Son cœur battait plus fort, sa respiration était plus rapide et elle 
était à la fois mue par une énergie nouvelle et incapable de bouger. 
En réalité, elle était terrorisée. Ce sang appartenait-il à son fils ? 
Non, c'était impossible, Arthur était vivant et en bonne santé ! 
Elle le sentait au fond d'elle où elle voulait le sentir. Soudain, son 
corps se réactiva et elle se mit à courir en suivant les marques. 
Elle hurlait le nom de son petit garçon dans les bois puis fini par 
tomber sur une vieille cabane effrayante, comme dans les films 
d'horreur. Tout était sombre et poussiéreux à l'intérieur. 
Impossible de voir ce qui s'y trouvait. Elle appela Arthur à 
nouveau, pas de réponse. Elle s'approcha de l'entrée d'où se 
dégageait une odeur capiteuse de pourri.
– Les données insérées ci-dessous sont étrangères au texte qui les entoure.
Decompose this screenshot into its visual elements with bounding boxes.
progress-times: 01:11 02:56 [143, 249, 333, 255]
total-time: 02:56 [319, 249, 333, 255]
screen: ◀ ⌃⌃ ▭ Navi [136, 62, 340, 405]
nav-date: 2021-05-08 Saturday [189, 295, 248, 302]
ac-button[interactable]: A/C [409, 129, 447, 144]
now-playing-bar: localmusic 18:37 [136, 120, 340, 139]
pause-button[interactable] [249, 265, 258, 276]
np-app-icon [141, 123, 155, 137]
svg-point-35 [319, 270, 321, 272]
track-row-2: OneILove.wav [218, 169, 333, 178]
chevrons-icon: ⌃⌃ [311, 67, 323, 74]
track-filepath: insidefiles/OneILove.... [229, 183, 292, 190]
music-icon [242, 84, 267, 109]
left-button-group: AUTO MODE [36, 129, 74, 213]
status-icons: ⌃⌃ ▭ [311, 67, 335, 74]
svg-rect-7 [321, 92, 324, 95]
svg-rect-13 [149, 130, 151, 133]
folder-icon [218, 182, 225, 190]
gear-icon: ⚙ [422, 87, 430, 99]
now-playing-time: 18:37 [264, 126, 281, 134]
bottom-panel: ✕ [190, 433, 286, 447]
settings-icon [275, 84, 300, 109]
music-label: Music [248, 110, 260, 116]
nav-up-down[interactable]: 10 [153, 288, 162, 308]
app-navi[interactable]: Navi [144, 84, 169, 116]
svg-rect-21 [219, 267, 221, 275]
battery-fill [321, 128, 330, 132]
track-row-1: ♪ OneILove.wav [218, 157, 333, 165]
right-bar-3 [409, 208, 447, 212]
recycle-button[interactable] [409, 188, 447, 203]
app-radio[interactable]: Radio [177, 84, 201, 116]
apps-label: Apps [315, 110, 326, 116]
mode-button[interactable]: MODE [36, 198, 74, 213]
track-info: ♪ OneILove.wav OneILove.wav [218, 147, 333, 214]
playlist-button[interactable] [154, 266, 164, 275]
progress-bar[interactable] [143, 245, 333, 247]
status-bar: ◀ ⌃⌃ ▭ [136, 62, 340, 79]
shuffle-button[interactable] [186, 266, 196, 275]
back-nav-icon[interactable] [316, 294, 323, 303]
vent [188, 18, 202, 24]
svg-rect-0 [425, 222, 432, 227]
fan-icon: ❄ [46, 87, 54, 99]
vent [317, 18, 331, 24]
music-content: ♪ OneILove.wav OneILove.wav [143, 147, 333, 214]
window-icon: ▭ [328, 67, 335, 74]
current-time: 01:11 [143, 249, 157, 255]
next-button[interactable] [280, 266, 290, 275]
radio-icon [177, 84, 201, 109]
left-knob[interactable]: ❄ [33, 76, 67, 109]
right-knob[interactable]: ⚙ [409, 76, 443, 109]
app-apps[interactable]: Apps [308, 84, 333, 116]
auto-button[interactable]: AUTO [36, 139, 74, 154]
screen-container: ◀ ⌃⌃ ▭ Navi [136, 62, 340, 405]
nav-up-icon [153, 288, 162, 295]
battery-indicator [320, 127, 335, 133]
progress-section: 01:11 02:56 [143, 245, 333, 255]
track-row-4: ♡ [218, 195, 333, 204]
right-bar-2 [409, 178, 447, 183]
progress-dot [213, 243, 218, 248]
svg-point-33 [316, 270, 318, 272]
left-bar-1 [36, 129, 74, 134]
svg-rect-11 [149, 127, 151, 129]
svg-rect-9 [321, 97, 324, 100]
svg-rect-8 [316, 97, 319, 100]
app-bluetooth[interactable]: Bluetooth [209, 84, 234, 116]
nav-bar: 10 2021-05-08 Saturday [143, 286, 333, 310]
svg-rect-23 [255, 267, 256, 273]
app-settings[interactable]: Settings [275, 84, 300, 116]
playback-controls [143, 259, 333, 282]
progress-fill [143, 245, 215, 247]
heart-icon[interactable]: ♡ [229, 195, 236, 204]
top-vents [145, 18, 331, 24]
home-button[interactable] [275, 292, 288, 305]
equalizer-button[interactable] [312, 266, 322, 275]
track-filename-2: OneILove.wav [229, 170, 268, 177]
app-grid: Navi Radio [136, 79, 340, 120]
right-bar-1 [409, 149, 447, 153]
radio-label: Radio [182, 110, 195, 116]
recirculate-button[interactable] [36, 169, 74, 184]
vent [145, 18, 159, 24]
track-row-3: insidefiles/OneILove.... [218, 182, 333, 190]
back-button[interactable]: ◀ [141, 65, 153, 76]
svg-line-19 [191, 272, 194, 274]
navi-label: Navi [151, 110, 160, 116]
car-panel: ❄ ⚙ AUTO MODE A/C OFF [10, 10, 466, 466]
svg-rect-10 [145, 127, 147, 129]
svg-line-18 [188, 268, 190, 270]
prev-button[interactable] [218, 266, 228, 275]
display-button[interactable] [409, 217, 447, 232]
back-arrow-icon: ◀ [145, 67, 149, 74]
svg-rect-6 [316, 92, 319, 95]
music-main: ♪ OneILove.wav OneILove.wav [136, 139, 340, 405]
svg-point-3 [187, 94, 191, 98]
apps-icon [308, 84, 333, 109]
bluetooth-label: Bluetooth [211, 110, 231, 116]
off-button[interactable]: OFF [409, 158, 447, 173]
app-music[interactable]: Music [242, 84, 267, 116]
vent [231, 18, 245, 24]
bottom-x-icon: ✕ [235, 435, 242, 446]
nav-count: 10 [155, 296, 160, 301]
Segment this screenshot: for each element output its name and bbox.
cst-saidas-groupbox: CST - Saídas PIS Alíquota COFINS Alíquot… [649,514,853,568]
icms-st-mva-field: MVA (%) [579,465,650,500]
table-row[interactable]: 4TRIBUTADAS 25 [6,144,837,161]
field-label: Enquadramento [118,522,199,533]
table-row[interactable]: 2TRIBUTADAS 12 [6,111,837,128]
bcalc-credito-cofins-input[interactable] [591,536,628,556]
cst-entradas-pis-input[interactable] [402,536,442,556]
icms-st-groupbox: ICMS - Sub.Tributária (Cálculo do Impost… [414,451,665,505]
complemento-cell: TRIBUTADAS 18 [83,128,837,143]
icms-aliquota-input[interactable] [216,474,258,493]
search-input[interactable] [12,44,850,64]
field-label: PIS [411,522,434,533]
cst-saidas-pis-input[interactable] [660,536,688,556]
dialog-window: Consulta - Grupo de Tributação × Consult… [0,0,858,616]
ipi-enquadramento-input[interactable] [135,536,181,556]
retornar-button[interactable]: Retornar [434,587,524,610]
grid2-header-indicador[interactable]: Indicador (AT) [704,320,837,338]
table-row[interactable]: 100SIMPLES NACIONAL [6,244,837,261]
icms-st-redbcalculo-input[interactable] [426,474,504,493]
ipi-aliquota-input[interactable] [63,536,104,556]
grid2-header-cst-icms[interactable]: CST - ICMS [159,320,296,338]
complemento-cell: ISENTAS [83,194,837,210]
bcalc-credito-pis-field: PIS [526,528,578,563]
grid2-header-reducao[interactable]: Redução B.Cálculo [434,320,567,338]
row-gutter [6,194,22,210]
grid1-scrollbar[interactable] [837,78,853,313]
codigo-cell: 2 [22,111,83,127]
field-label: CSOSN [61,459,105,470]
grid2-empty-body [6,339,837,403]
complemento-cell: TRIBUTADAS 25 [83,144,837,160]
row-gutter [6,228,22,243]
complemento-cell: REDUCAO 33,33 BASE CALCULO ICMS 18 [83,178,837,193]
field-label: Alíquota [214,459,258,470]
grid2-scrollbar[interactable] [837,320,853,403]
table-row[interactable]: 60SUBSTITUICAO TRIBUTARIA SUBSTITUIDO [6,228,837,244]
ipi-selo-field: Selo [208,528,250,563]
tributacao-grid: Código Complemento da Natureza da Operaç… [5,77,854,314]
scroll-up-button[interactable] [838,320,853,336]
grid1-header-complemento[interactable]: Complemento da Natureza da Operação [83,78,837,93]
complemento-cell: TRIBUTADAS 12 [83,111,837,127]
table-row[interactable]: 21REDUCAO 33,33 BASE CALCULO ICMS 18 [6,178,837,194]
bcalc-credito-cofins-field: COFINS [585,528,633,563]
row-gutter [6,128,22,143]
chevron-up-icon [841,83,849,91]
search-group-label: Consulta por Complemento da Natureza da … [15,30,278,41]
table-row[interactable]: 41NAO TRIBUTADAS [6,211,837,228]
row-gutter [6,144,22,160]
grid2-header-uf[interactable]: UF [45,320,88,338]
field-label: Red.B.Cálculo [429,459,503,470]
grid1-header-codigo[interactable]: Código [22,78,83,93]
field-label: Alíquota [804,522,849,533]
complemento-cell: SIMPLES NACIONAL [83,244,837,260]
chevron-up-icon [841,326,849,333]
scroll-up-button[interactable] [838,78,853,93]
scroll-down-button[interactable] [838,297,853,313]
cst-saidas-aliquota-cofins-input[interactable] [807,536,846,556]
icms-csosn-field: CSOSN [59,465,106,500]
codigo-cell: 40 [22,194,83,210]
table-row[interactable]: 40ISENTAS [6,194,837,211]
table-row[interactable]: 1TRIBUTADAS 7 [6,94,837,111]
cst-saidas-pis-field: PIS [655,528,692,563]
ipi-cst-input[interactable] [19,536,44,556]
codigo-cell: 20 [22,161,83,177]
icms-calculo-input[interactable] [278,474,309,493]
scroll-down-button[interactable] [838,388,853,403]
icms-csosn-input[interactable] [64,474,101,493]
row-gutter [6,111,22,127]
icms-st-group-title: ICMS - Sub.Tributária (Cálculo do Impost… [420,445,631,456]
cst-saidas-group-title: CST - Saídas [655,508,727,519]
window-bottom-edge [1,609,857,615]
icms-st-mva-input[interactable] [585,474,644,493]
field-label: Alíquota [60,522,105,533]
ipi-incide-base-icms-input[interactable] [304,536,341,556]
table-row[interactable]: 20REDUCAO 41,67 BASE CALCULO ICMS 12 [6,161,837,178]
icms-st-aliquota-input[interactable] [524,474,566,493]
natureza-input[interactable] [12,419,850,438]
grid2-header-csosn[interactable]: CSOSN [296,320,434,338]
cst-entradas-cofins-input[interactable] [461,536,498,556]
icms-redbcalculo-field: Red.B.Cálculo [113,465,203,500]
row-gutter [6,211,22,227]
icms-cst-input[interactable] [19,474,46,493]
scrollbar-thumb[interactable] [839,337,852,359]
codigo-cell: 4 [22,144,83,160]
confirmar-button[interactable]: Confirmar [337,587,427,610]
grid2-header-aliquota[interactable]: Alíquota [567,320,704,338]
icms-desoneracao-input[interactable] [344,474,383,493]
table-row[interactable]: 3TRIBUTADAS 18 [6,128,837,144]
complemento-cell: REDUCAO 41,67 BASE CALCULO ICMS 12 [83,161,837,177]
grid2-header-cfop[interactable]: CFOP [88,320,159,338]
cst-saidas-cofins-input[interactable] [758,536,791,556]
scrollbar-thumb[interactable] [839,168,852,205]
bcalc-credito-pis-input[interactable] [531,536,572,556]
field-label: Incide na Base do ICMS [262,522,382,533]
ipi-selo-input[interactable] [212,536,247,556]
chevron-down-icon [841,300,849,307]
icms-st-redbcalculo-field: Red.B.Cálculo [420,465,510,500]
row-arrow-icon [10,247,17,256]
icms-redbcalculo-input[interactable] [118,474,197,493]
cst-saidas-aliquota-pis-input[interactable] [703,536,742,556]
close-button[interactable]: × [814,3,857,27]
Elle poussa lentement 
la porte et hurla. Devant elle, un cadavre recouvert d'une 
minuscule doudoune rouge.  La doudoune de son fils ! Son fils ! 
Elle se précipita sur le petit corps d’Arthur. Soudain, elle entendit 
un bruit. Elle regarda autour d'elle. Le visage inondé de larmes et 
emprunt à la terreur, elle le vit recroquevillé, sous une table 
poussiéreuse. Il se balançait sur lui-même, comme absent. Elle 
murmura son nom et s'approcha doucement comme près d'un 
animal sauvage. C'était son fils, son fils bel et bien vivant. Qui 
était l'autre enfant ? Elle l'ignorait et elle n'y pensait même plus, 
elle avait retrouvé son petit garçon. Il sortit de sous la table, elle 
s'approcha prudemment et Arthur glissa le collier de perles dans 
les mains de sa maman. Elle tenta de le prendre dans ses bras, 
mais il hurla et se cacha dans une vieille malle vide. Alors elle lui 
parla. 


« Je sais que tu as peur, Arthur, mais maman est là, je vais te 
protéger. » Il faut que l’on sorte maintenant et que l’on rentre à la 
maison. » 


Alors il sortit de la malle et ensemble, main dans la main, ils 
quittèrent cet endroit cauchemardesque et commencèrent leur   
périple dans la forêt. 


« Et Alice ? » demanda Arthur. 


« Qui est Alice, mon chaton ? » 


Il ne répondit pas. 


Ce fut la dernière fois que Julie entendit la voix de son fils.